ACTION ITEM:
Where in the data below does the word "接入设备" appear? Copy every line that has it.

======

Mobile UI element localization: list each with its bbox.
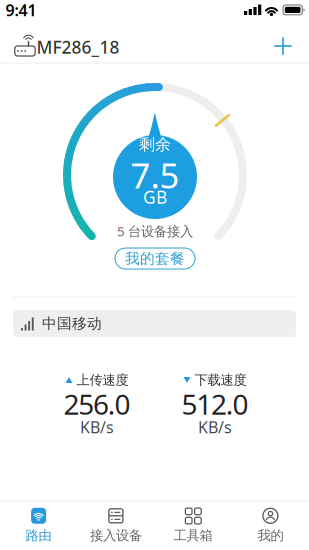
staticText: 工具箱 — [174, 527, 213, 544]
staticText: KB/s — [198, 416, 232, 438]
button[interactable]: 工具箱 — [155, 502, 232, 550]
staticText: 512.0 — [181, 385, 249, 423]
button[interactable]: 中国移动 — [13, 310, 296, 337]
button[interactable]: 接入设备 — [77, 502, 154, 550]
button[interactable]: Add device — [263, 26, 303, 66]
staticText: 我的 — [257, 527, 283, 544]
staticText: 上传速度 — [76, 372, 128, 388]
button[interactable]: 我的 — [232, 502, 309, 550]
staticText: 7.5 — [130, 152, 180, 198]
staticText: 接入设备 — [90, 527, 142, 544]
button[interactable]: 路由 — [0, 502, 77, 550]
button[interactable]: 我的套餐 — [115, 248, 195, 269]
staticText: GB — [143, 186, 167, 208]
staticText: KB/s — [80, 416, 114, 438]
staticText: 剩余 — [139, 135, 171, 154]
staticText: 5 台设备接入 — [117, 222, 193, 240]
staticText: MF286_18 — [36, 36, 120, 58]
staticText: 下载速度 — [194, 372, 246, 388]
staticText: 我的套餐 — [125, 250, 185, 268]
staticText: 路由 — [26, 527, 52, 544]
staticText: 256.0 — [63, 385, 131, 423]
staticText: 中国移动 — [42, 314, 102, 332]
staticText: 9:41 — [6, 0, 36, 21]
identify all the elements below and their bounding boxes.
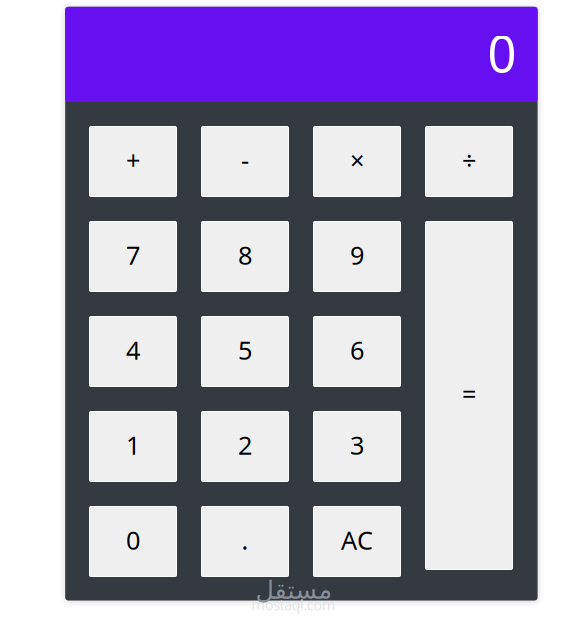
button[interactable]: Decimal point bbox=[202, 506, 288, 576]
button[interactable]: Multiply bbox=[314, 126, 400, 196]
staticText: - bbox=[241, 143, 249, 177]
button[interactable]: 9 bbox=[314, 222, 400, 292]
staticText: 4 bbox=[126, 333, 140, 367]
staticText: 9 bbox=[350, 238, 364, 272]
button[interactable]: Add bbox=[90, 126, 176, 196]
staticText: . bbox=[242, 523, 248, 557]
staticText: 8 bbox=[238, 238, 252, 272]
button[interactable]: 6 bbox=[314, 316, 400, 386]
button[interactable]: 0 bbox=[90, 506, 176, 576]
button[interactable]: Subtract bbox=[202, 126, 288, 196]
staticText: 6 bbox=[350, 333, 364, 367]
staticText: 7 bbox=[126, 238, 140, 272]
staticText: ÷ bbox=[462, 143, 476, 177]
staticText: 3 bbox=[350, 428, 364, 462]
button[interactable]: 4 bbox=[90, 316, 176, 386]
button[interactable]: 2 bbox=[202, 412, 288, 482]
button[interactable]: Divide bbox=[426, 126, 512, 196]
staticText: AC bbox=[341, 523, 373, 557]
staticText: 0 bbox=[488, 19, 517, 87]
button[interactable]: 8 bbox=[202, 222, 288, 292]
button[interactable]: 5 bbox=[202, 316, 288, 386]
staticText: = bbox=[462, 377, 476, 411]
staticText: 0 bbox=[126, 523, 140, 557]
staticText: × bbox=[350, 143, 364, 177]
button[interactable]: All clear bbox=[314, 506, 400, 576]
staticText: + bbox=[126, 143, 140, 177]
button[interactable]: Equals bbox=[426, 222, 512, 570]
staticText: 1 bbox=[126, 428, 140, 462]
button[interactable]: 7 bbox=[90, 222, 176, 292]
staticText: mostaql.com bbox=[251, 595, 336, 614]
button[interactable]: 3 bbox=[314, 412, 400, 482]
staticText: 5 bbox=[238, 333, 252, 367]
button[interactable]: 1 bbox=[90, 412, 176, 482]
staticText: 2 bbox=[238, 428, 252, 462]
staticText: مستقل bbox=[255, 576, 332, 604]
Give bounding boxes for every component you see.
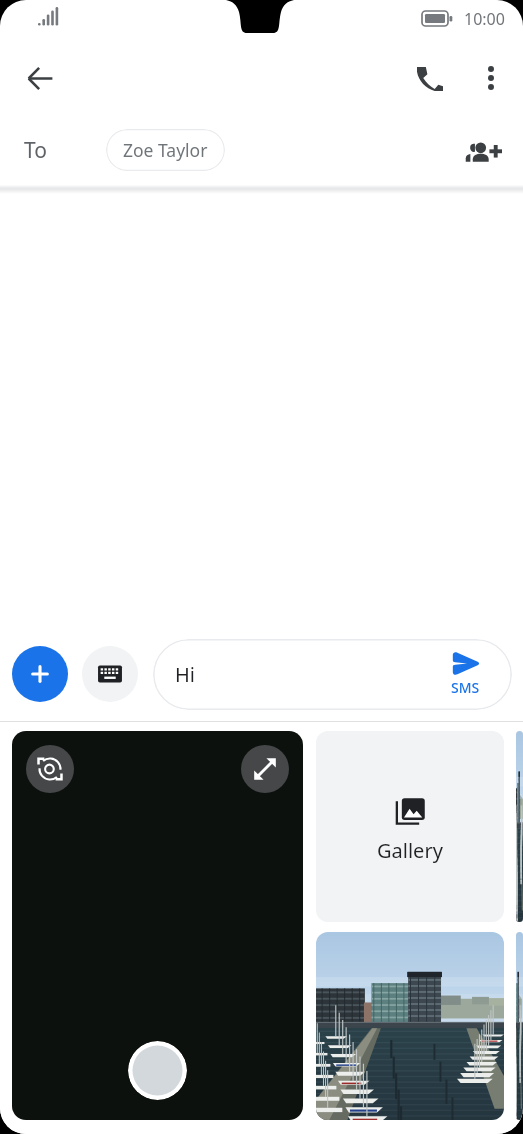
staticText: Hi: [175, 661, 195, 688]
button[interactable]: Back: [17, 55, 63, 101]
button[interactable]: Gallery: [316, 731, 504, 922]
button[interactable]: Add attachment: [12, 646, 68, 702]
button[interactable]: Take photo: [128, 1041, 187, 1100]
button[interactable]: Add people: [457, 127, 509, 179]
button[interactable]: Keyboard: [82, 646, 138, 702]
button[interactable]: Expand: [241, 745, 289, 793]
button[interactable]: Send SMS: [447, 650, 484, 699]
staticText: Zoe Taylor: [123, 138, 208, 162]
button[interactable]: Camera: [12, 731, 303, 1120]
button[interactable]: Photo of harbour: [316, 932, 504, 1120]
button[interactable]: Photo of harbour: [516, 731, 523, 922]
staticText: Gallery: [377, 837, 443, 864]
button[interactable]: Zoe Taylor: [106, 129, 225, 171]
button[interactable]: Photo of harbour: [516, 932, 523, 1120]
button[interactable]: More options: [468, 55, 514, 101]
staticText: 10:00: [464, 8, 505, 30]
button[interactable]: Call: [407, 55, 453, 101]
staticText: SMS: [451, 678, 480, 697]
staticText: To: [24, 136, 47, 165]
button[interactable]: Flip camera: [26, 745, 74, 793]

======

EXERCISE OUTPUT:
button[interactable]: 接入设备 — [77, 502, 154, 550]
staticText: 接入设备 — [90, 527, 142, 544]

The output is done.